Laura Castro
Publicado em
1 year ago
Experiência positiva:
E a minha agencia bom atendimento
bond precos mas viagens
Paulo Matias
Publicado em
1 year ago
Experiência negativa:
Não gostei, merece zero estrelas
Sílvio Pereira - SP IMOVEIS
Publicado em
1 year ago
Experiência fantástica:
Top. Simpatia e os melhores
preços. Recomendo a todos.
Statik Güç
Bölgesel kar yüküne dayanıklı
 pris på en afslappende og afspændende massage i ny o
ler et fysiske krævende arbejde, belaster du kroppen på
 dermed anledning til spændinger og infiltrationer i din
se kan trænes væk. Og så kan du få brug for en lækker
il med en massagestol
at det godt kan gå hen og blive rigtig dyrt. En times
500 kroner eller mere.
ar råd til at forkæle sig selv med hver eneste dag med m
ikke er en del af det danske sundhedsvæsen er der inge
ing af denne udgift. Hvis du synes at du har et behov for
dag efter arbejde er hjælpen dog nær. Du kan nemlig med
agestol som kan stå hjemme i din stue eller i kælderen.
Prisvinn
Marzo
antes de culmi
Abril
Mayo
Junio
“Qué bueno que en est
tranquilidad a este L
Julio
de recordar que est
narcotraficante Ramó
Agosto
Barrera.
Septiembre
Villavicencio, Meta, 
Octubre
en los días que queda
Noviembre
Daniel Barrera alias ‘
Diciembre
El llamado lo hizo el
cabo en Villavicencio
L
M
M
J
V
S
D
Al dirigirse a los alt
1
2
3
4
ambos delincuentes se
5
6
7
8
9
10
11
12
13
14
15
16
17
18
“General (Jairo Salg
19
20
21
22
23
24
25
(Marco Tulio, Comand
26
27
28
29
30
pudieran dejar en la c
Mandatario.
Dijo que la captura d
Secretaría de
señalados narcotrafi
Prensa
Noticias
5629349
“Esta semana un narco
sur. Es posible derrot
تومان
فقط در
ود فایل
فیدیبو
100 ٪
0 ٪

§ **Description of the task**
Copy out all of the material, word for word.

§ **Response below**
Laura Castro
Publicado em
1 year ago
Experiência positiva:
E a minha agencia bom atendimento
bond precos mas viagens
Paulo Matias
Publicado em
1 year ago
Experiência negativa:
Não gostei, merece zero estrelas
Sílvio Pereira - SP IMOVEIS
Publicado em
1 year ago
Experiência fantástica:
Top. Simpatia e os melhores
preços. Recomendo a todos.
Statik Güç
Bölgesel kar yüküne dayanıklı
 pris på en afslappende og afspændende massage i ny o
ler et fysiske krævende arbejde, belaster du kroppen på
 dermed anledning til spændinger og infiltrationer i din
se kan trænes væk. Og så kan du få brug for en lækker
il med en massagestol
at det godt kan gå hen og blive rigtig dyrt. En times
500 kroner eller mere.
ar råd til at forkæle sig selv med hver eneste dag med m
ikke er en del af det danske sundhedsvæsen er der inge
ing af denne udgift. Hvis du synes at du har et behov for
dag efter arbejde er hjælpen dog nær. Du kan nemlig med
agestol som kan stå hjemme i din stue eller i kælderen.
Prisvinn
Marzo
antes de culmi
Abril
Mayo
Junio
“Qué bueno que en est
tranquilidad a este L
Julio
de recordar que est
narcotraficante Ramó
Agosto
Barrera.
Septiembre
Villavicencio, Meta, 
Octubre
en los días que queda
Noviembre
Daniel Barrera alias ‘
Diciembre
El llamado lo hizo el
cabo en Villavicencio
L
M
M
J
V
S
D
Al dirigirse a los alt
1
2
3
4
ambos delincuentes se
5
6
7
8
9
10
11
12
13
14
15
16
17
18
“General (Jairo Salg
19
20
21
22
23
24
25
(Marco Tulio, Comand
26
27
28
29
30
pudieran dejar en la c
Mandatario.
Dijo que la captura d
Secretaría de
señalados narcotrafi
Prensa
Noticias
5629349
“Esta semana un narco
sur. Es posible derrot
تومان
فقط در
ود فایل
فیدیبو
100 ٪
0 ٪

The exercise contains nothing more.